What you need to do: The data below should be restated word for word, pictures omitted.

Working data:
******************************

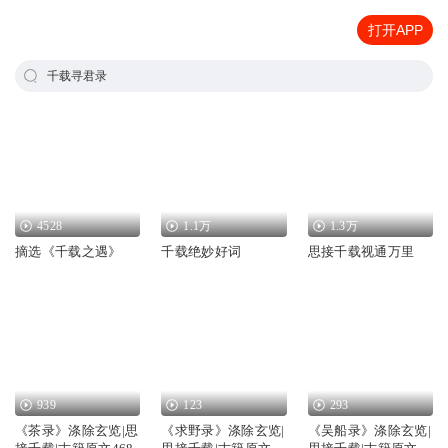
打开APP
千载寻君录
4528
1.1万
1.3万
摘选《千载之遇》
千载绝妙好词
思接千载视通万里
939
123
293
《茶录》涤除玄览|思
《求野录》涤除玄览|
《吴船录》涤除玄览|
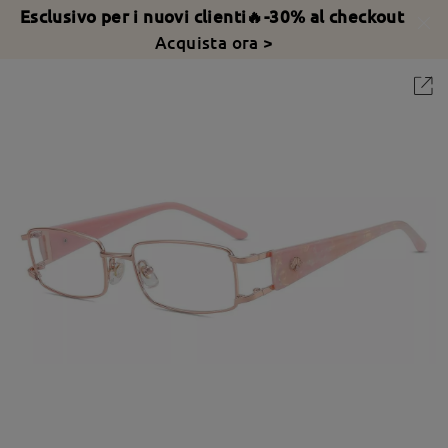
Esclusivo per i nuovi clienti🔥-30% al checkout
Acquista ora >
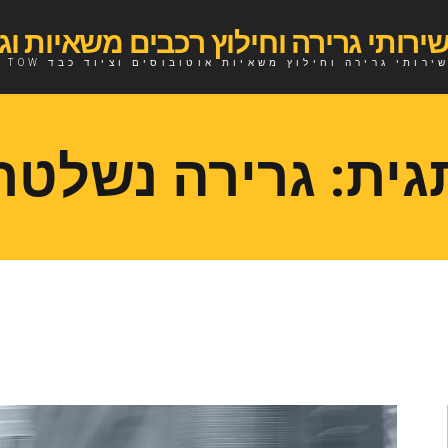
ירותי גרירה וחילוץ משאיות אוטובוסים וציוד כבד TOW
גית:
גרירה נשלטת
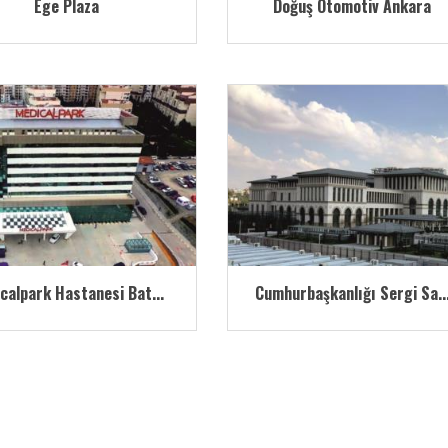
Ege Plaza
Doğuş Otomotiv Ankara
calpark Hastanesi Bat...
Cumhurbaşkanlığı Sergi Sa..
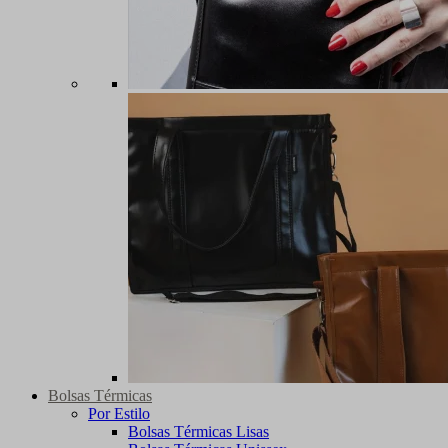
Bolsas Térmicas
Por Estilo
Bolsas Térmicas Lisas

******************************

Written solution:
打开APP
千载寻君录
4528
1.1万
1.3万
摘选《千载之遇》
千载绝妙好词
思接千载视通万里
939
123
293
《茶录》涤除玄览|思
《求野录》涤除玄览|
《吴船录》涤除玄览|
Esclusivo per i nuovi clienti🔥-30% al checkout
Acquista ora >
ירותי גרירה וחילוץ משאיות אוטובוסים וציוד כבד TOW
גית:
גרירה נשלטת
Ege Plaza
Doğuş Otomotiv Ankara
calpark Hastanesi Bat...
Cumhurbaşkanlığı Sergi Sa..
Bolsas Térmicas
Por Estilo
Bolsas Térmicas Lisas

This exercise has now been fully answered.